Various medical trials have shown that male circumcision reduces heterosexual acquisition of HIV, herpes simplex virus 2, human papillomavirus (HPV), and genital ulcers in men. In addition, it reduces HPV, genital ulcer disease, bacterial vaginosis, and trichomoniasis in female partners. In fact, some studies have shown a reduction in the risk of HIV acquisition by 50-60%.
Circumcision is a cost-effective procedure in developing countries where HIV is endemic. Also, women with circumcised partners are at a lower risk of sexually transmitted infections (STIs) ranging from HPV to Trichomonas vaginalis.
How does circumcision protect against diseases?

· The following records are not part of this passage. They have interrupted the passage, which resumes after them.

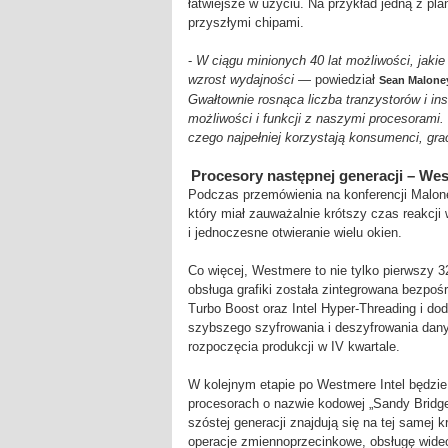
łatwiejsze w użyciu. Na przykład jedną z plan
przyszłymi chipami.
-
W ciągu minionych 40 lat możliwości, jaki
wzrost wydajności
— powiedział
Sean Malone
Gwałtownie rosnąca liczba tranzystorów i in
możliwości i funkcji z naszymi procesorami.
czego najpełniej korzystają konsumenci, gra
Procesory następnej generacji – We
Podczas przemówienia na konferencji Malon
który miał zauważalnie krótszy czas reakcji 
i jednoczesne otwieranie wielu okien.
Co więcej, Westmere to nie tylko pierwszy 3
obsługa grafiki została zintegrowana bezpoś
Turbo Boost oraz Intel Hyper-Threading i d
szybszego szyfrowania i deszyfrowania da
rozpoczęcia produkcji w IV kwartale.
W kolejnym etapie po Westmere Intel będzi
procesorach o nazwie kodowej „Sandy Bridge”
szóstej generacji znajdują się na tej samej
operacje zmiennoprzecinkowe, obsługę wide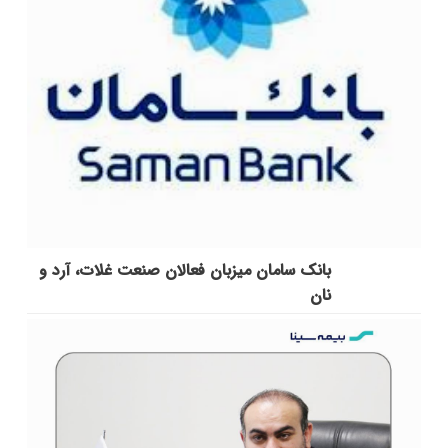
بانک سامان میزبان فعالان صنعت غلات، آرد و
نان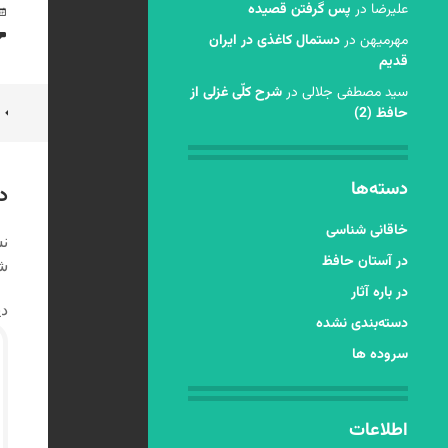
عليرضا
در
پس گرفتن قصیده
مهرمیهن
در
دستمال کاغذی در ایران
قدیم
سید مصطفی جلالی
در
شرح کلّی غزلی از
ن
حافظ (2)
ن
دسته‌ها
د
خاقانی شناسی
نش
در آستان حافظ
شد
در باره آثار
دی
دسته‌بندی نشده
سروده ها
اطلاعات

There have been various theories have been put forward for the protection caused by male circumcision. Some of the possibilities include the thickness of the foreskin and specific bacterial environment. Finally, there is also evidence to suggest that penile cancer is less common in men who had circumcision and a reduced risk of cervical cancer in women. Some doctors and scientists even go to the extent of calling male circumcision a surgical ‘vaccine’ against a variety of infections. Male circumcision is also beneficial because it protects their partners too. Overall, the benefits outweigh the risks of an operation.
The disadvantages of male circumcision
There are no major disadvantages to male circumcision. The main effect of circumcision is reducing the sensitivity of the glans penis (tip of the penis). This may actually prolong sexual activity by delaying the male orgasm. It may also cause ulceration of the opening of the urethra (urethral meatus – the opening of the urinary passage in the penis) although this is rare and gets less with time. There is nothing to fear about male circumcision. In experienced hands, it is a safe procedure and can be performed at any age.
With regard to prostate cancer, the above-mentioned research suggests that men particularly black men who had circumcision after the age of 35 had a reduced risk of prostate cancer. Other studies have indicated that circumcision before first sexual intercourse is associated with a reduction in the relative risk of Prostate Cancer. These findings are consistent with research supporting the infectious/inflammation pathway in the development of prostate cancer.
The advice, therefore, is that if there is a medical indication for circumcision, do not hesitate to get an opinion and circumcision done. If the skin is healthy and presents no problem there is no need to have a circumcision but look after the foreskin well.